短短一句话,对此时的燕朝来说无异于一声惊雷,他有些不敢相信地伸手接过这一带种子。格外珍视的把它们捧在手心,再转头看姬姒,望见了女人眼里的神情。
像是疑惑,还有一丝丝的挣扎动摇,她可能是真的不明白来自燕朝的执着,但又无法抑制地被吸引、心软。
静静地月光如水一般在两人之间流淌。
他们对视良久,姬姒才突然微不可查地笑了一下,像是妥协,她解下自己身上的单薄外套,披在了浑身赤裸的燕朝身上,替他挡住露出的部分。
做完这一切之后,女人轻轻的坐到窗边。她安安静静的目光里望着月色,满是无奈。
紫藤是娲地的象征,只要娲地的紫藤在别的地方落根生长,那这地方就是娲地认可的,其子民也可以在此居住长留。
这点,她并没有欺骗燕朝。
对于别人的心意,姬姒不想伤害,但她会以自己的、尽量温和的方式拒绝这个人。
不论是权倾朝野,还是布衣书生,在姬姒眼里都是不可长留之人,无什么差别。
但不知怎的,之后身手敏捷地跳出窗外的姬姒,总是会莫名其妙想起燕朝当时的神情。
这个坚硬如铁的男人好像被人打了一拳,又好像因病痛而浑身颤抖着,红着眼睛抬起头来望着自己。
她要走了。
怎么说呢,就像是抓住最后一根救命稻草的溺水之人即将溺死,应当苦苦请求;但这个男人最终什么也没说,更没有继续挽留。
他只是露出一个比哭还难看的笑来。
他说:“我等你回来。”
姬姒自己也说不清为什么,或许是被男人那一句话触动了。那声音里带着颤抖和祈求。总是莫名的生出一丝让人不忍的情绪来。
大概是悲伤吧。
姬姒也不清楚。
只不过,事实上,这种子自娲地带出来的时候,就已经死了。一旦接触了人间的空气后,娲地的紫藤是活不了的。

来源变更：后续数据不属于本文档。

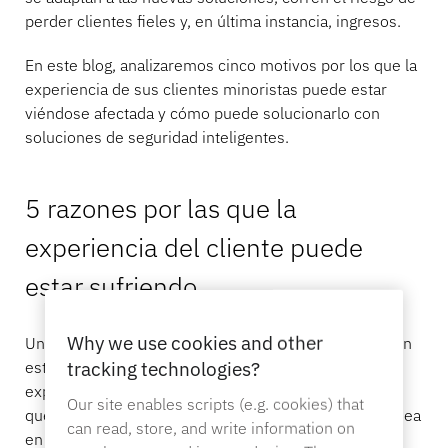
perder clientes fieles y, en última instancia, ingresos.
Banca
En este blog, analizaremos cinco motivos por los que la
experiencia de sus clientes minoristas puede estar
viéndose afectada y cómo puede solucionarlo con
soluciones de seguridad inteligentes.
Educación
5 razones por las que la
experiencia del cliente puede
estar sufriendo
Why we use cookies and other
Una tendencia importante en el comercio minorista en
tracking technologies?
estos momentos es que los clientes esperan una
experiencia de compra más personalizada y quieren
Our site enables scripts (e.g. cookies) that
que las empresas se adapten a sus necesidades, ya sea
can read, store, and write information on
en la tienda o a través de la atención al cliente. De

所以,不论燕朝再怎么种,这种子永远不会发芽,也永远都不会长出哪怕一片株紫藤,正如姬姒不论如何都都不会长留在人间一样,她的归宿是娲地,她一定会回去,也许会偶尔的来到人间,却绝不久留。
姬姒是人间过客,也是娲地扎根之人。
——但是给人留个念想也好。
倘若这个男人到后来很长一段时间都会莫名其妙执着于自己,那么,好歹给这个男人留一点小小的希望,但是大多数情况下,姬姒猜测这个男人会忘了自己。
人们不都是这样子的吗?短暂的记忆在漫长的生命长河里,宛如烟花一闪,一瞬息的功夫就会化作两条支流,各走各的。

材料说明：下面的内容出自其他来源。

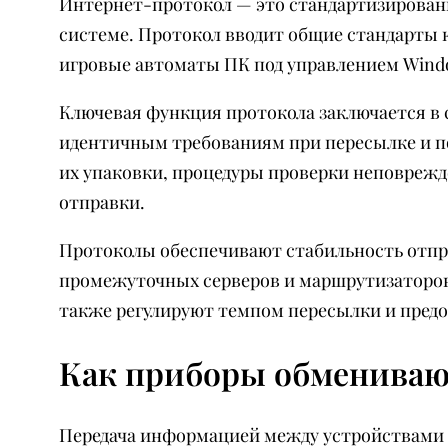
Интернет-протокол — это стандартизирован
системе. Протокол вводит общие стандарты к
игровые автоматы ПК под управлением Windo
Ключевая функция протокола заключается в 
идентичным требованиям при пересылке и п
их упаковки, процедуры проверки неповрежд
отправки.
Протоколы обеспечивают стабильность отпра
промежуточных серверов и маршрутизаторов.
также регулируют темпом пересылки и пред
Как приборы обмениваю
Передача информацией между устройствами о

毫无疑问,忘却和释怀从来都是人自保的本能。那这些早就枯死的种子埋在土里,无人养护,也不算浪费。
不过她应该想不到的是,人类之中善于种植的大有人在,在自己离开后,燕朝整理衣冠,叫来了府内最擅长花草的仆人。
中年的仆人战战兢兢地仔仔细细端详了这枚种子,他捏了捏种子,又嗅了嗅,斩钉截铁的说道:
“主子,这应该是紫藤,可是种子早就内部枯死,一般来说,根本种不出苗来。”
坐在椅子上的身心俱疲的摄政王似乎已经料到了这个回答。
“是吗……”
漫漫长夜,孤灯暗沉,男人轻轻的叹息,在这个空旷得令人孤独的屋子里里显得如此清晰而沉重。
其实没有关系的,她只是……
不记得了而已。
这一夜,燕朝睡得格外不适,他满身冷汗,剑眉紧皱,或仿佛置身深渊,一跃而下;或是梦到了往昔美好,转而如破镜般碎裂。
好像走马灯里的美景一样。
他们相识、相遇、相知的点点滴滴在这场梦里一一浮现。
白茫茫、冰冷刺骨的雪里如神明般出现的救赎;两人如鸳鸯交颈、缠绵难分的时时刻刻;凶兽在前、不肯退让的生死不弃。
雪崩一瞬,铺天盖地害怕失去的恐慌;仿佛世间静止,两人相望,山水万千重,生死都嫌轻。
在他难得能梦到姬姒的这次的梦里,女人神色恬淡地荡着秋千,她安安静静地坐在秋千上,翠色的衣服随着秋千的摆动,翩飞若蝶。